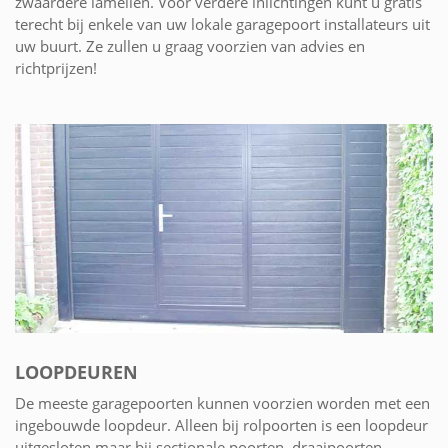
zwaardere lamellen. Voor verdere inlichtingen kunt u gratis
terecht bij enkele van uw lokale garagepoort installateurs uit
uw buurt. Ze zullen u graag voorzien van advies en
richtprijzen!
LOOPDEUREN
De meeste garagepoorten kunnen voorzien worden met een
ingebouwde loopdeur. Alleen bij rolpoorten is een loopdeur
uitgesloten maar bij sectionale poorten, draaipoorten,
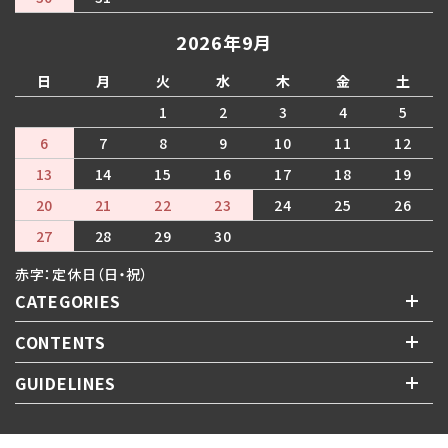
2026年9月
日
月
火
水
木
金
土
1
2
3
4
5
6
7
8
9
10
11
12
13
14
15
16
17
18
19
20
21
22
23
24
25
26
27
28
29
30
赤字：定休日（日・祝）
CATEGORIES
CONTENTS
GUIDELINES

---

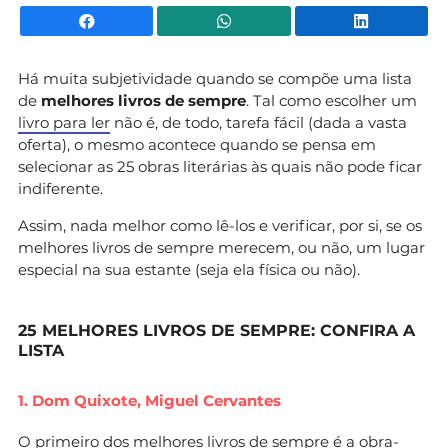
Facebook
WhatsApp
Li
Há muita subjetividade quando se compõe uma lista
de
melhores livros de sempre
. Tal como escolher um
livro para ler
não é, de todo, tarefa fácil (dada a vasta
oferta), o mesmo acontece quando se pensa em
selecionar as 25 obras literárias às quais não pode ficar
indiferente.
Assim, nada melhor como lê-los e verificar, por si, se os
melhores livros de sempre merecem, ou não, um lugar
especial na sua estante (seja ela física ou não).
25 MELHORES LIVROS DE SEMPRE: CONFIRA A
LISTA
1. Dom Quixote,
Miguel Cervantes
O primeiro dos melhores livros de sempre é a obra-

TASK DESCRIPTION —
Look over the material and return every line where the word "voorzien" is found.

ANSWER TO THIS EXERCISE —
uw buurt. Ze zullen u graag voorzien van advies en
De meeste garagepoorten kunnen voorzien worden met een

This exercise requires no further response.